Directions for this task -
From the first line to the last, retype the records exactly without their images.

Data to use -
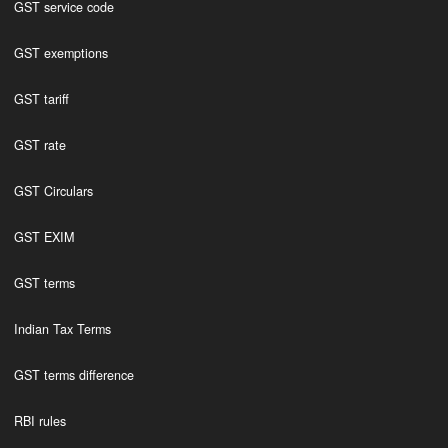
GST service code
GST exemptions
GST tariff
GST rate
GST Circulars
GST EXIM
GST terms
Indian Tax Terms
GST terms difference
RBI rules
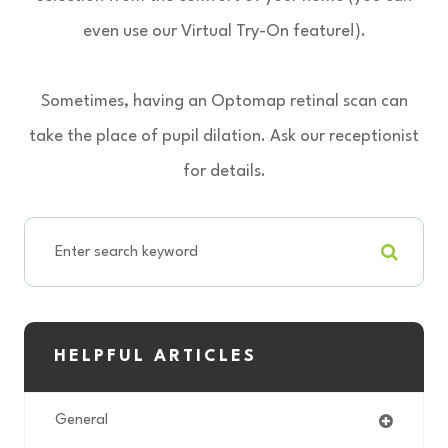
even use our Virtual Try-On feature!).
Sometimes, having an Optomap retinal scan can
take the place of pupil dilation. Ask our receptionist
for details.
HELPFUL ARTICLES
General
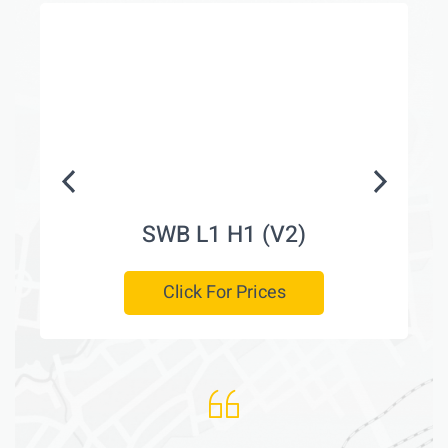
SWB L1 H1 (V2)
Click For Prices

Solved problem -
GST service code
GST exemptions
GST tariff
GST rate
GST Circulars
GST EXIM
GST terms
Indian Tax Terms
GST terms difference
RBI rules
even use our Virtual Try-On feature!).
Sometimes, having an Optomap retinal scan can
take the place of pupil dilation. Ask our receptionist
for details.
HELPFUL ARTICLES
General
SWB L1 H1 (V2)
Click For Prices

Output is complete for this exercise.